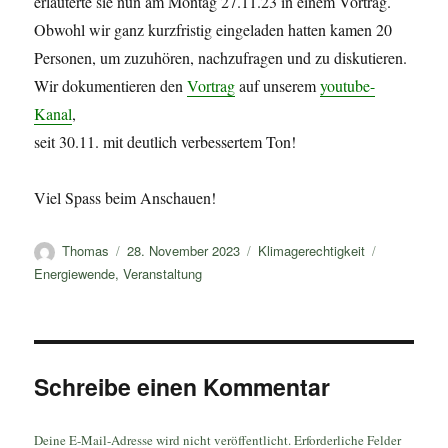
erläuterte sie nun am Montag 27.11.23 in einem Vortrag.
Obwohl wir ganz kurzfristig eingeladen hatten kamen 20
Personen, um zuzuhören, nachzufragen und zu diskutieren.
Wir dokumentieren den
Vortrag
auf unserem
youtube-
Kanal
,
seit 30.11. mit deutlich verbessertem Ton!
Viel Spass beim Anschauen!
Autor
Veröffentlicht
Kategorien
Schlagwört
Thomas
28. November 2023
Klimagerechtigkeit
am
Energiewende
,
Veranstaltung
Schreibe einen Kommentar
Deine E-Mail-Adresse wird nicht veröffentlicht.
Erforderliche Felder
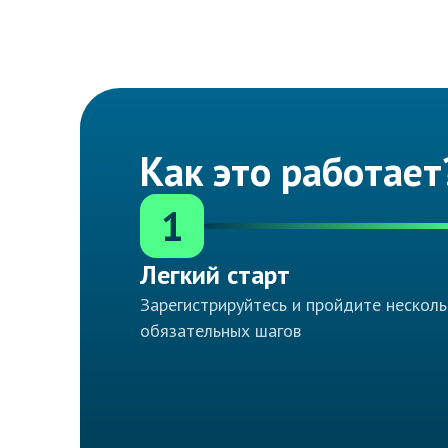
Как это работает
1
Легкий старт
Зарегистрируйтесь и пройдите несколь
обязательных шагов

====================

Prompt:
Can you quote exactly, and only, the lines from the one containing "Viel Spass beim Anschauen!" through the last line of the records above, keeping both ends and leaving out any pictures?

Reply:
Viel Spass beim Anschauen!
Autor
Veröffentlicht
Kategorien
Schlagwört
Thomas
28. November 2023
Klimagerechtigkeit
am
Energiewende
,
Veranstaltung
Schreibe einen Kommentar
Deine E-Mail-Adresse wird nicht veröffentlicht.
Erforderliche Felder
Как это работает
1
Легкий старт
Зарегистрируйтесь и пройдите несколь
обязательных шагов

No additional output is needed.